Welburn and Crambeck, North Yorkshire: As I pick out the stones and weeds, I think about the life you can see and the life you can’t
I’m not really up for the graft of garden maintenance. Aside from planting a few fruit trees, herbs and pollinator plants, our custodianship is better described as “ungardening”. We’ve welcomed back herb robert and red campion, dandelion and bugle, and the place heaves with birds, rabbits and voles. But in a lockdown-induced fit of horticultural zeal, I recently begged two big old raised beds from our archaeology best kindly farmer neighbour. After we’d heaved them into position, a digger rumbled down the lane and deposited a half-tonne of local topsoil in one deft dump. That is my kind of gardening.
Farmer John warned that I’d have to pick out the stones and weeds, and after shovelling in most of our compost heap I set to – raking with my hands, crushing lumps, rubbing in blobs of clay and manure like butter into scone mix. But no recipe can replicate soil. After three student summers in a “mud-pie” geomechanics laboratory, I can still grade silt from sand by touch, and sort angular gravel from sub-rounded cobble at a glance.

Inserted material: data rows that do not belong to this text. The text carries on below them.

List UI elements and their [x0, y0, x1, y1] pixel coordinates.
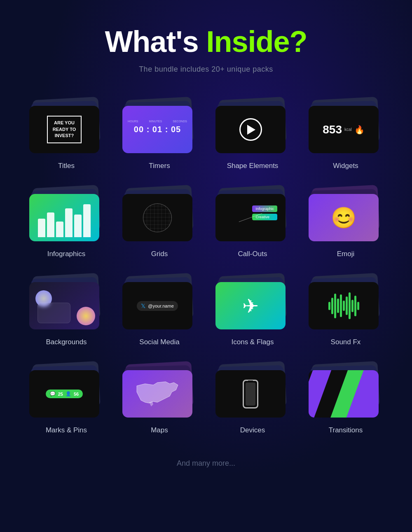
card-marks-pins: 💬 25 👤 56 Marks & Pins — [25, 363, 108, 434]
social-badge: 𝕏 @your.name — [137, 301, 178, 311]
wave-bar-10 — [354, 296, 356, 316]
thumb-sound — [309, 282, 379, 329]
card-callouts: Infographic Creative Call-Outs — [211, 187, 294, 258]
card-transitions: Transitions — [304, 363, 387, 434]
folder-main-timers: 00 : 01 : 05 HOURS MINUTES SECONDS — [122, 106, 192, 153]
timer-labels: HOURS MINUTES SECONDS — [122, 120, 192, 123]
thumb-grids — [122, 194, 192, 241]
header: What's Inside? The bundle includes 20+ u… — [25, 25, 387, 74]
cards-grid: ARE YOU READY TO INVEST? Titles 00 : 0 — [25, 98, 387, 434]
thumb-icons: ✈ — [215, 282, 286, 329]
folder-main-callouts: Infographic Creative — [215, 194, 286, 241]
phone-screen — [246, 383, 255, 406]
fire-icon: 🔥 — [354, 125, 365, 135]
mark-users: 56 — [74, 392, 79, 397]
folder-main-icons: ✈ — [215, 282, 286, 329]
card-devices: Devices — [211, 363, 294, 434]
card-sound-fx: Sound Fx — [304, 275, 387, 346]
thumb-social: 𝕏 @your.name — [122, 282, 192, 329]
wave-bar-2 — [331, 298, 333, 314]
card-timers: 00 : 01 : 05 HOURS MINUTES SECONDS Timer… — [118, 98, 201, 170]
folder-devices — [215, 363, 290, 420]
folder-main-marks: 💬 25 👤 56 — [29, 370, 99, 418]
thumb-maps — [122, 370, 192, 418]
wave-bar-4 — [337, 299, 339, 313]
wave-bar-1 — [328, 302, 330, 310]
thumb-widgets: 853 kcal 🔥 — [309, 106, 379, 153]
folder-main-maps — [122, 370, 192, 418]
folder-emoji: 😊 — [309, 187, 383, 244]
label-infographics: Infographics — [47, 250, 86, 258]
twitter-icon: 𝕏 — [141, 303, 145, 309]
wave-bar-6 — [343, 301, 345, 311]
bar-1 — [38, 219, 45, 237]
timer-display: 00 : 01 : 05 — [122, 125, 192, 134]
person-icon: 👤 — [66, 391, 71, 397]
folder-main-emoji: 😊 — [309, 194, 379, 241]
folder-social: 𝕏 @your.name — [122, 275, 197, 332]
folder-marks: 💬 25 👤 56 — [29, 363, 103, 420]
label-backgrounds: Backgrounds — [46, 338, 87, 346]
grid-circle — [143, 203, 172, 232]
folder-main-shape — [215, 106, 286, 153]
thumb-emoji: 😊 — [309, 194, 379, 241]
folder-main-social: 𝕏 @your.name — [122, 282, 192, 329]
usa-map-svg — [133, 378, 182, 411]
bg-orb2 — [77, 307, 95, 325]
label-callouts: Call-Outs — [238, 250, 267, 258]
callout-tags: Infographic Creative — [252, 205, 277, 220]
wave-bar-9 — [351, 300, 353, 312]
bar-4 — [65, 208, 73, 237]
folder-maps — [122, 363, 197, 420]
titles-line3: INVEST? — [53, 133, 76, 139]
folder-grids — [122, 187, 197, 244]
mark-comments: 25 — [58, 392, 63, 397]
label-titles: Titles — [58, 162, 75, 170]
folder-main-devices — [215, 370, 286, 418]
folder-transitions — [309, 363, 383, 420]
label-grids: Grids — [151, 250, 168, 258]
folder-main-grids — [122, 194, 192, 241]
label-emoji: Emoji — [337, 250, 355, 258]
label-minutes: MINUTES — [149, 120, 162, 123]
folder-sound — [309, 275, 383, 332]
card-backgrounds: Backgrounds — [25, 275, 108, 346]
label-timers: Timers — [149, 162, 170, 170]
airplane-icon: ✈ — [242, 294, 259, 317]
thumb-devices — [215, 370, 286, 418]
folder-main-widgets: 853 kcal 🔥 — [309, 106, 379, 153]
label-marks-pins: Marks & Pins — [46, 426, 87, 434]
label-transitions: Transitions — [329, 426, 363, 434]
phone-outline — [243, 380, 258, 408]
folder-main-backgrounds — [29, 282, 99, 329]
card-shape-elements: Shape Elements — [211, 98, 294, 170]
label-seconds: SECONDS — [173, 120, 187, 123]
card-titles: ARE YOU READY TO INVEST? Titles — [25, 98, 108, 170]
card-emoji: 😊 Emoji — [304, 187, 387, 258]
page-wrapper: What's Inside? The bundle includes 20+ u… — [0, 0, 412, 501]
callout-tag-1: Infographic — [252, 205, 277, 212]
folder-titles: ARE YOU READY TO INVEST? — [29, 98, 103, 156]
label-hours: HOURS — [128, 120, 138, 123]
folder-main-titles: ARE YOU READY TO INVEST? — [29, 106, 99, 153]
folder-timers: 00 : 01 : 05 HOURS MINUTES SECONDS — [122, 98, 197, 156]
card-widgets: 853 kcal 🔥 Widgets — [304, 98, 387, 170]
bar-3 — [56, 222, 63, 237]
widget-number: 853 — [323, 123, 342, 136]
title-green: Inside? — [206, 25, 307, 58]
mark-badge: 💬 25 👤 56 — [46, 390, 83, 398]
subtitle: The bundle includes 20+ unique packs — [25, 65, 387, 74]
wave-bar-8 — [349, 292, 351, 319]
emoji-face: 😊 — [331, 206, 356, 230]
label-sound-fx: Sound Fx — [331, 338, 361, 346]
card-social-media: 𝕏 @your.name Social Media — [118, 275, 201, 346]
thumb-shape — [215, 106, 286, 153]
wave-bar-7 — [346, 296, 348, 315]
wave-bar-5 — [340, 294, 342, 317]
widget-row: 853 kcal 🔥 — [323, 123, 365, 136]
label-widgets: Widgets — [333, 162, 358, 170]
titles-inner-box: ARE YOU READY TO INVEST? — [47, 116, 82, 143]
thumb-backgrounds — [29, 282, 99, 329]
thumb-marks: 💬 25 👤 56 — [29, 370, 99, 418]
phone-notch — [248, 380, 253, 382]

I’ll never accept my ex-geologist husband’s mischievous insistence that soil is rock. This stuff is alive. There’s life you can see – earthworms and skinny Geophilus centipedes, fragments of root and shoot – and life you can’t: kilometres of fungal hyphae in every handful, thousands of nematodes, billions of bacteria. But lists, schmists. You could document every physical, chemical and biological property of this substance and still not describe it, because soil seethes with history too.
The land adjoining this was once a quarry and most of the fragments I extract are limestone, but there is brick and pot too. Before the quarry, there was a Roman pottery, mass-producing what is now known as Crambeck ware for distribution all over the north of England. John tells me he finds fragments of huge coil pots that look like fossil turds, evidence of much earlier native potters at work in the bronze- and iron-age settlements that were here long before the Romans.
In temporarily taming this indescribable amalgam, I’ve sloughed my own biological signature into it, and added those of carrots and beets, beans and borage. In a few months, we’ll eat, and become just a bit more local ourselves.